= WHAT YOU WILL DO =
What lines of the data below hold "speakers"? Show them.

= RECORDS TO PROCESS =
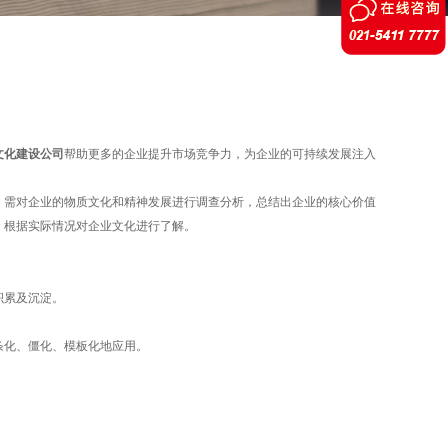
文化建设公司
帮助更多的企业提升市场竞争力，为企业的可持续发展注入
需对企业的物质文化和精神发展进行调查分析，总结出企业的核心价值
，根据实际情况对企业文化进行了解。
积累及沉淀。
条化、僵化、模板化地应用。
。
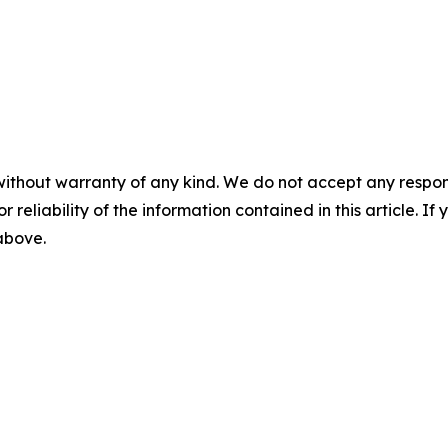
without warranty of any kind. We do not accept any responsib
r reliability of the information contained in this article. I
 above.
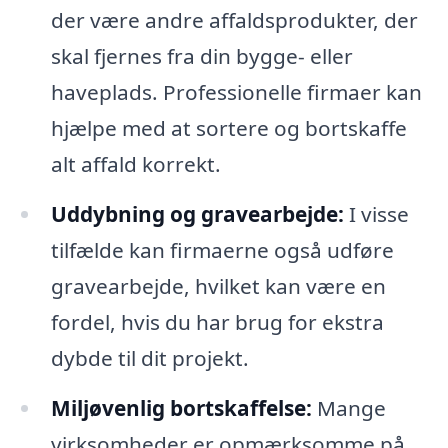
der være andre affaldsprodukter, der
skal fjernes fra din bygge- eller
haveplads. Professionelle firmaer kan
hjælpe med at sortere og bortskaffe
alt affald korrekt.
Uddybning og gravearbejde:
I visse
tilfælde kan firmaerne også udføre
gravearbejde, hvilket kan være en
fordel, hvis du har brug for ekstra
dybde til dit projekt.
Miljøvenlig bortskaffelse:
Mange
virksomheder er opmærksomme på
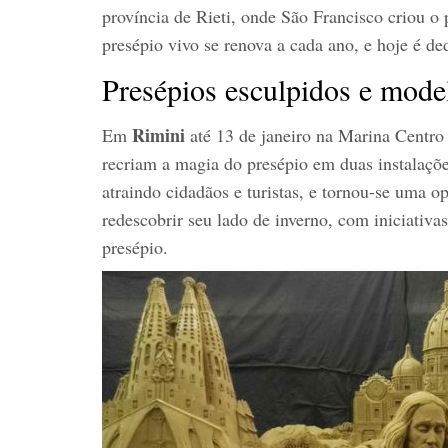
província de Rieti, onde São Francisco criou o 
presépio vivo se renova a cada ano, e hoje é de
Presépios esculpidos e mode
Rimini
Em
até 13 de janeiro na Marina Centro
recriam a magia do presépio em duas instalaçõ
atraindo cidadãos e turistas, e tornou-se uma 
redescobrir seu lado de inverno, com iniciati
presépio.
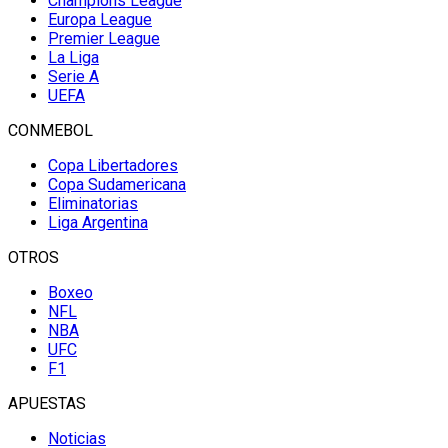
Champions League
Europa League
Premier League
La Liga
Serie A
UEFA
CONMEBOL
Copa Libertadores
Copa Sudamericana
Eliminatorias
Liga Argentina
OTROS
Boxeo
NFL
NBA
UFC
F1
APUESTAS
Noticias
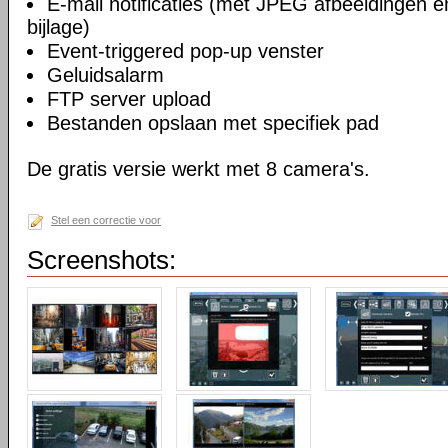
E-mail notificaties (met JPEG afbeeldingen 
bijlage)
Event-triggered pop-up venster
Geluidsalarm
FTP server upload
Bestanden opslaan met specifiek pad
De gratis versie werkt met 8 camera's.
Stel een correctie voor
Screenshots:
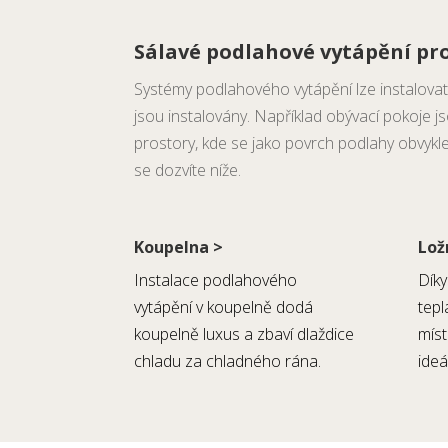
Sálavé podlahové vytápění pro
Systémy podlahového vytápění lze instalovat v j
jsou instalovány. Například obývací pokoje 
prostory, kde se jako povrch podlahy obvyk
se dozvíte níže.
Koupelna >
Lož
Instalace podlahového
Dík
vytápění v koupelně dodá
tepl
koupelně luxus a zbaví dlaždice
míst
chladu za chladného rána.
ideá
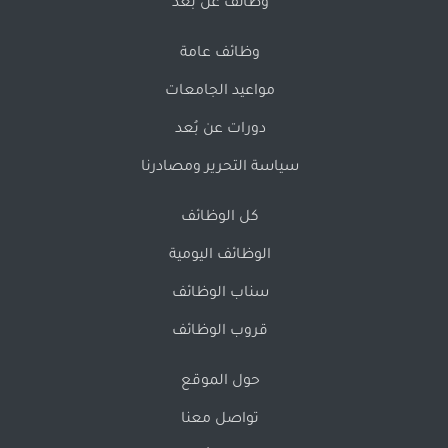
وظائف عن بُعد
وظائف عامة
مواعيد الجامعات
دورات عن بُعد
سياسة التحرير ومصادرنا
كل الوظائف
الوظائف اليومية
سناب الوظائف
قروب الوظائف
حول الموقع
تواصل معنا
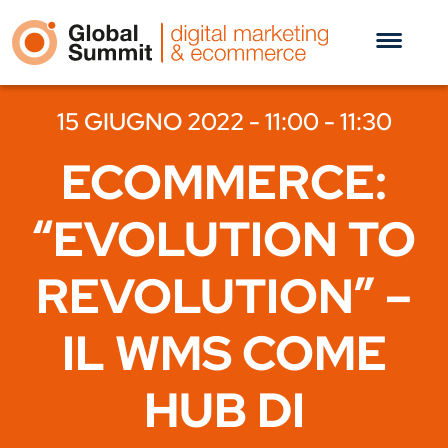
15 GIUGNO 2022 - 11:00 - 11:30
ECOMMERCE:
“EVOLUTION TO
REVOLUTION” –
IL WMS COME
HUB DI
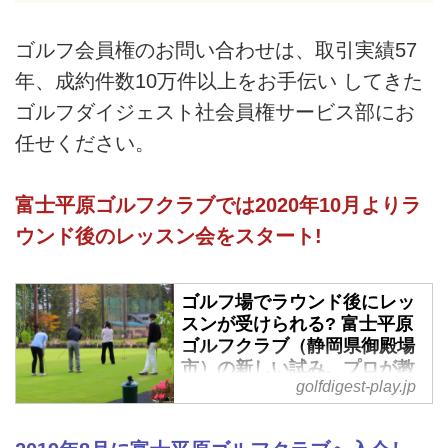
ゴルフ会員権のお問い合わせは、取引実績57
年、成約件数10万件以上をお手伝い してきた
ゴルフダイジェスト社会員権サービス部にお
任せください。
富士平原ゴルフクラブでは2020年10月よりラ
ウンド後のレッスン会をスタート!
ゴルフ場でラウンド後にレッ
スンが受けられる? 富士平原
ゴルフクラブ（静岡県御殿場
市）の新しい試み。プロが教
golfdigest-play.jp
える50分のレッスンがなんと
1100円！ - ゴルフへ行こう
WEB by ゴルフダイジェスト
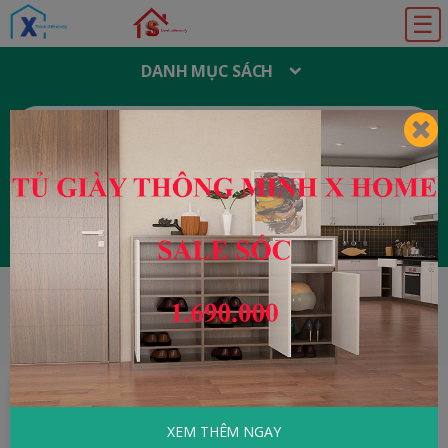
☰
DANH MỤC SÁCH
T
Ì
M
K
I
Ế
M
:
Đăng ký
Đăng nhập
HOME
Văn Hóa - Tôn Giáo
Lời Ngỏ Từ Cõi
Tâm Linh
XEM THÊM NGAY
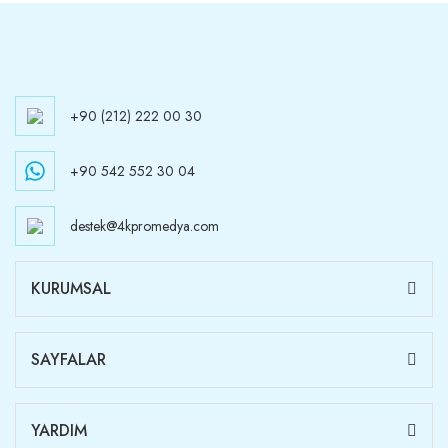
+90 (212) 222 00 30
+90 542 552 30 04
destek@4kpromedya.com
KURUMSAL
SAYFALAR
YARDIM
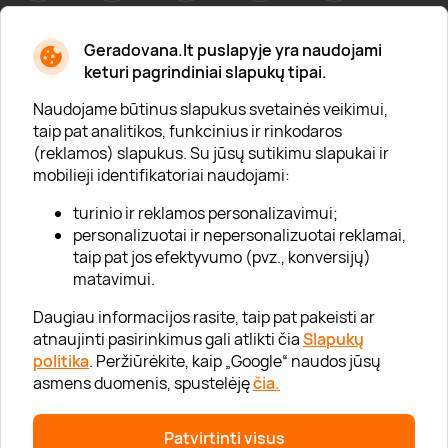
Geradovana.lt puslapyje yra naudojami
Apie mus
keturi pagrindiniai slapukų tipai.
Apie „Gera Dovana“
Naudojame būtinus slapukus svetainės veikimui,
taip pat analitikos, funkcinius ir rinkodaros
Lojalumo klubas
(reklamos) slapukus. Su jūsų sutikimu slapukai ir
Karjera
mobilieji identifikatoriai naudojami:
Visi partneriai
turinio ir reklamos personalizavimui;
personalizuotai ir nepersonalizuotai reklamai,
Kontaktai
taip pat jos efektyvumo (pvz., konversijų)
Tinklaraštis
matavimui.
Daugiau informacijos rasite, taip pat pakeisti ar
atnaujinti pasirinkimus gali atlikti čia
Slapukų
Informacija
politika
. Peržiūrėkite, kaip „Google“ naudos jūsų
asmens duomenis, spustelėję
čia.
„GERA DOVANA“ GRUPĖ
Patvirtinti visus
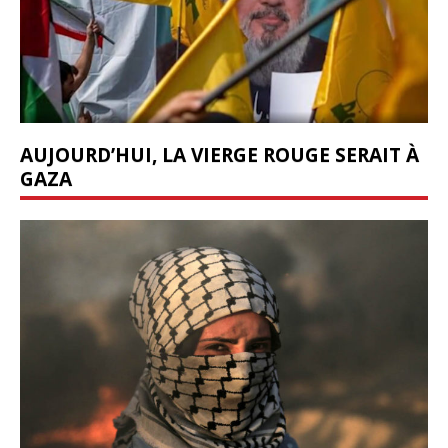
AUJOURD’HUI, LA VIERGE ROUGE SERAIT À
GAZA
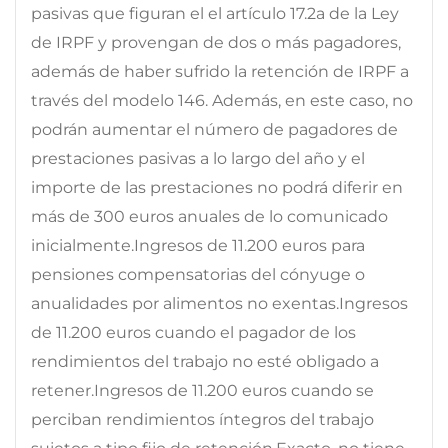
pasivas que figuran el el artículo 17.2a de la Ley
de IRPF y provengan de dos o más pagadores,
además de haber sufrido la retención de IRPF a
través del modelo 146. Además, en este caso, no
podrán aumentar el número de pagadores de
prestaciones pasivas a lo largo del año y el
importe de las prestaciones no podrá diferir en
más de 300 euros anuales de lo comunicado
inicialmente.Ingresos de 11.200 euros para
pensiones compensatorias del cónyuge o
anualidades por alimentos no exentas.Ingresos
de 11.200 euros cuando el pagador de los
rendimientos del trabajo no esté obligado a
retener.Ingresos de 11.200 euros cuando se
perciban rendimientos íntegros del trabajo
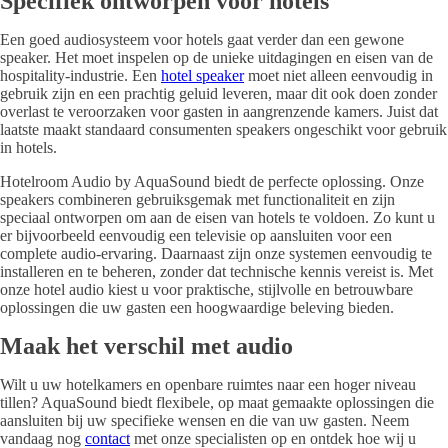
Specifiek ontworpen voor hotels
Een goed audiosysteem voor hotels gaat verder dan een gewone
speaker. Het moet inspelen op de unieke uitdagingen en eisen van de
hospitality-industrie. Een
hotel speaker
moet niet alleen eenvoudig in
gebruik zijn en een prachtig geluid leveren, maar dit ook doen zonder
overlast te veroorzaken voor gasten in aangrenzende kamers. Juist dat
laatste maakt standaard consumenten speakers ongeschikt voor gebruik
in hotels.
Hotelroom Audio by AquaSound biedt de perfecte oplossing. Onze
speakers combineren gebruiksgemak met functionaliteit en zijn
speciaal ontworpen om aan de eisen van hotels te voldoen. Zo kunt u
er bijvoorbeeld eenvoudig een televisie op aansluiten voor een
complete audio-ervaring. Daarnaast zijn onze systemen eenvoudig te
installeren en te beheren, zonder dat technische kennis vereist is. Met
onze hotel audio kiest u voor praktische, stijlvolle en betrouwbare
oplossingen die uw gasten een hoogwaardige beleving bieden.
Maak het verschil met audio
Wilt u uw hotelkamers en openbare ruimtes naar een hoger niveau
tillen? AquaSound biedt flexibele, op maat gemaakte oplossingen die
aansluiten bij uw specifieke wensen en die van uw gasten. Neem
vandaag nog
contact
met onze specialisten op en ontdek hoe wij u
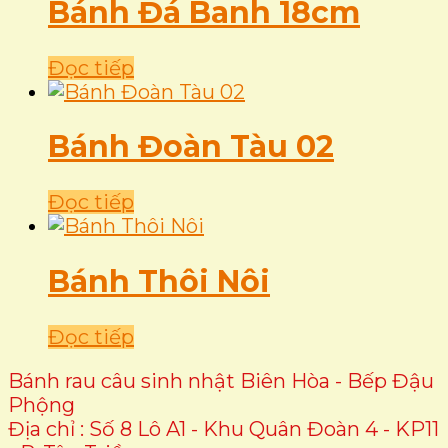
Bánh Đá Banh 18cm
Đọc tiếp
Bánh Đoàn Tàu 02
Đọc tiếp
Bánh Thôi Nôi
Đọc tiếp
Bánh rau câu sinh nhật Biên Hòa - Bếp Đậu
Phộng
Địa chỉ : Số 8 Lô A1 - Khu Quân Đoàn 4 - KP11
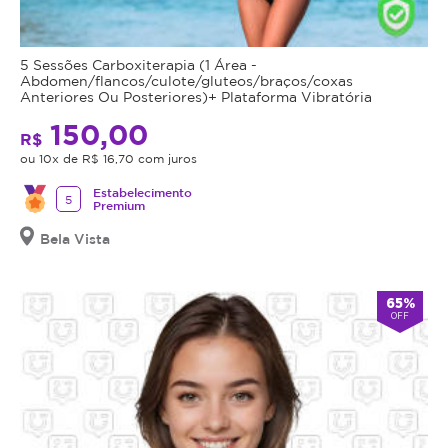
5 Sessões Carboxiterapia (1 Área -
Abdomen/flancos/culote/gluteos/braços/coxas
Anteriores Ou Posteriores)+ Plataforma Vibratória
150,00
R$
ou 10x de R$ 16,70 com juros
Estabelecimento
5
Premium
Bela Vista
65%
OFF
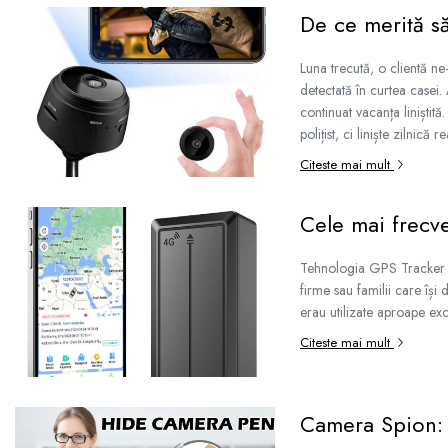
De ce merită s
Binocluri Night Vision
Binocluri Optice
Luna trecută, o clientă ne
Lunete
detectată în curtea casei.
Monocluri Profesionale
continuat vacanța liniștit
polițist, ci liniște zilnică 
Monocluri Night Vision
Monocluri Optice
Citeste mai mult
Telescoape
Cele mai frecve
Trepiede
Lampi LED Smart
Tehnologia GPS Tracker a d
Ortopedie si Orteze
firme sau familii care își
Aparate medicale
erau utilizate aproape excl
Produse ingrijire personala
Citeste mai mult
Suporturi ortopedice si orteze
Camera Spion: 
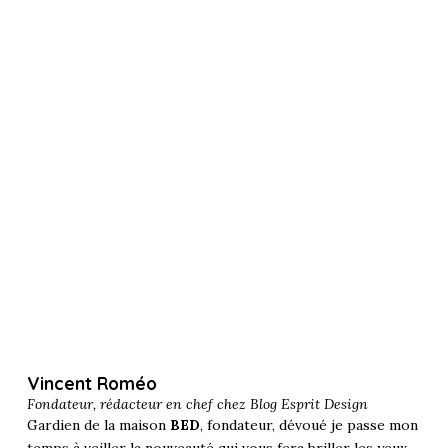
Vincent Roméo
Fondateur, rédacteur en chef chez
Blog Esprit Design
Gardien de la maison
BED
, fondateur, dévoué je passe mon
temps à veiller la nouveauté qui vous fera briller les yeux.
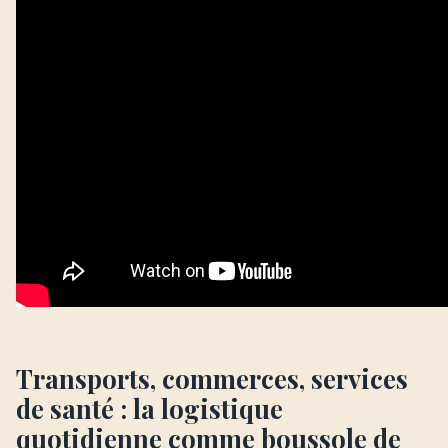
Transports, commerces, services
de santé : la logistique
quotidienne comme boussole de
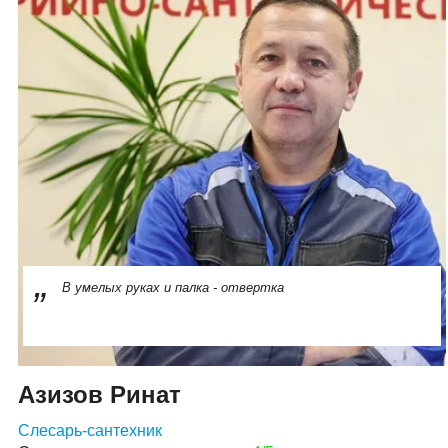
В умелых руках и палка - отвертка
Азизов Ринат
Слесарь-сантехник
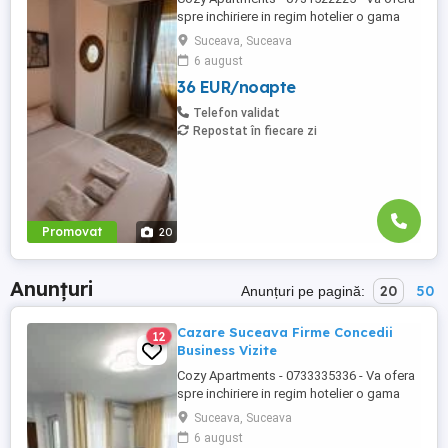
spre inchiriere in regim hotelier o gama
variata de apartamente si garsoniere
Suceava, Suceava
situate in puncte cheie ale orasului
6 august
Suceava: Bulevardul George Enescu. In
36 EUR/noapte
centrul Orasului pe Esplanada langa
McDonald's. Bulevardul 1 Mai Obcini
Telefon validat
Zamca Burdujeni Ipotesti Pentru ...
Repostat în fiecare zi
Promovat
20
Anunțuri
20
50
Anunțuri pe pagină:
Cazare Suceava Firme Concedii
12
Business Vizite
Cozy Apartments - 0733335336 - Va ofera
spre inchiriere in regim hotelier o gama
variata de apartamente si garsoniere
Suceava, Suceava
situate in puncte cheie ale orasului
6 august
Suceava: Bulevardul George Enescu.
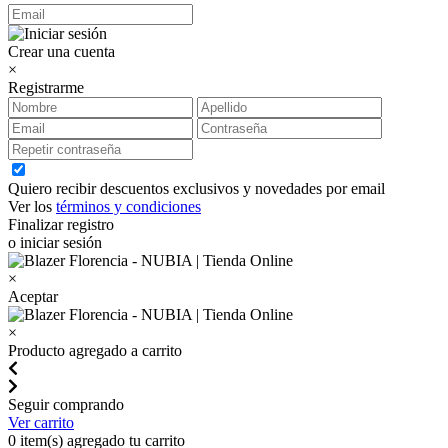
Crear una cuenta
×
Registrarme
Quiero recibir descuentos exclusivos y novedades por email
Ver los
términos y condiciones
Finalizar registro
o iniciar sesión
×
Aceptar
×
Producto agregado a carrito
Seguir comprando
Ver carrito
0
item(s) agregado tu carrito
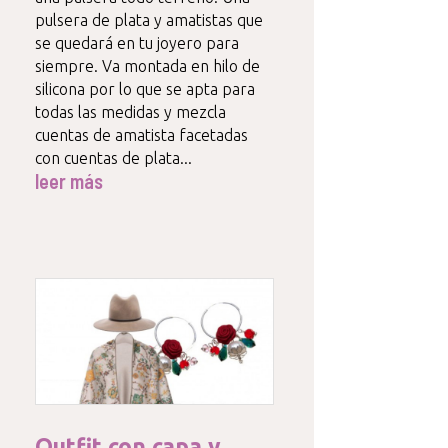
pulsera de plata y amatistas que
se quedará en tu joyero para
siempre. Va montada en hilo de
silicona por lo que se apta para
todas las medidas y mezcla
cuentas de amatista facetadas
con cuentas de plata...
leer más
Outfit con capa y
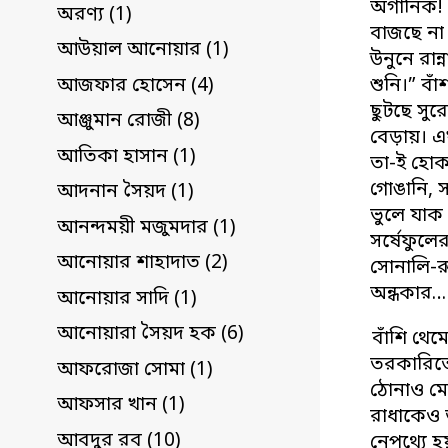
অর্গানিক!
অরণ্য (1)
বাজছে না
আউয়াল আনোয়ার (1)
উনুনে রান
আজফার হোসেন (4)
শুনি।” বা
ছুটছে সুর
আঞ্জুমান রোজী (8)
বেড়ায়। এখ
আতিকা হাসান (1)
তা-ই হোক 
গোঙানি, 
আদনান সৈয়দ (1)
ভুলে যাক 
আনন্দময়ী মজুমদার (1)
সর্ষেফুলে
আনোয়ার শাহাদাত (2)
সোনালি-র
অন্ধকার
আনোয়ার সাদি (1)
আনোয়ারা সৈয়দ হক (6)
বাঁশি থে
তরকারিতে
আফরোজা সোমা (1)
ঠোনাও মের
আফসার খান (1)
রাধাকেও ত
আবদুর রব (10)
নেপথ্যে হ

= THE ANSWER =
laatste maakt standaard consumenten speakers ongeschikt voor gebruik
speakers combineren gebruiksgemak met functionaliteit en zijn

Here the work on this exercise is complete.